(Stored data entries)
::::

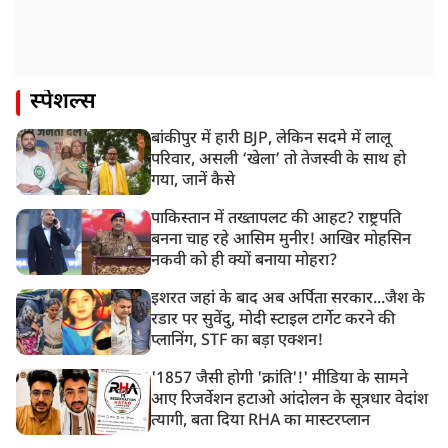
स्पेशल्स
बांकीपुर में हारी BJP, लेकिन सदमे में लालू
परिवार, असली ‘खेला’ तो तेजस्वी के साथ हो
गया, जानें कैसे
पाकिस्तान में तख्तापलट की आहट? राष्ट्रपति
बनना चाह रहे आसिम मुनीर! आखिर मोहसिन
नकवी को ही क्यों बनाया मोहरा?
इशरत जहां के बाद अब अर्पिता सरकार...जैश के
रडार पर सुवेंदु, मोदी स्टाइल टार्गेट करने की
प्लानिंग, STF का बड़ा एक्शन!
'1857 जैसी होगी 'क्रांति'!' मीडिया के सामने
आए रिजर्वेशन हटाओ आंदोलन के सूत्रधार वेदांश
त्यागी, बता दिया RHA का मास्टरप्लान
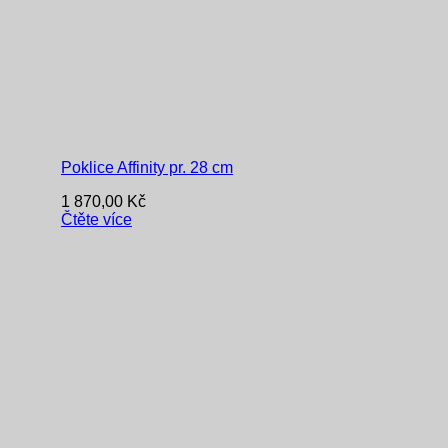
Poklice Affinity pr. 28 cm
1 870,00
Kč
Čtěte více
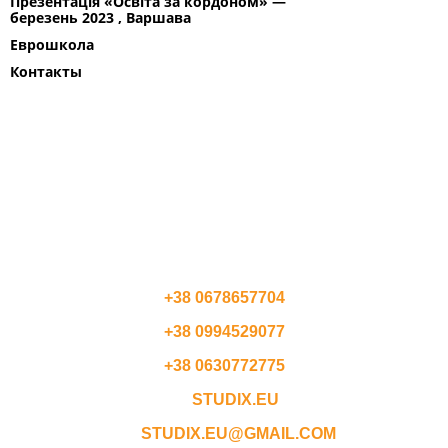
Презентація «Освіта за кордоном» —
березень 2023 , Варшава
Еврошкола
Контакты
ПОЛЬША
СЛОВАЧЧИНА
ЧЕХІЯ
АВСТРИЯ
КОНТАКТЫ
+38 0678657704
+38 0994529077
+38 0630772775
STUDIX.EU
STUDIX.EU@GMAIL.COM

::::

▸ Task objective
Without the pictures, return the whole of the data exactly as given.

▸ Answer below
स्पेशल्स
बांकीपुर में हारी BJP, लेकिन सदमे में लालू
परिवार, असली ‘खेला’ तो तेजस्वी के साथ हो
गया, जानें कैसे
पाकिस्तान में तख्तापलट की आहट? राष्ट्रपति
बनना चाह रहे आसिम मुनीर! आखिर मोहसिन
नकवी को ही क्यों बनाया मोहरा?
इशरत जहां के बाद अब अर्पिता सरकार...जैश के
रडार पर सुवेंदु, मोदी स्टाइल टार्गेट करने की
प्लानिंग, STF का बड़ा एक्शन!
'1857 जैसी होगी 'क्रांति'!' मीडिया के सामने
आए रिजर्वेशन हटाओ आंदोलन के सूत्रधार वेदांश
त्यागी, बता दिया RHA का मास्टरप्लान
Poklice Affinity pr. 28 cm
1 870,00
Kč
Čtěte více
Презентація «Освіта за кордоном» —
березень 2023 , Варшава
Еврошкола
Контакты
ПОЛЬША
СЛОВАЧЧИНА
ЧЕХІЯ
АВСТРИЯ
КОНТАКТЫ
+38 0678657704
+38 0994529077
+38 0630772775
STUDIX.EU
STUDIX.EU@GMAIL.COM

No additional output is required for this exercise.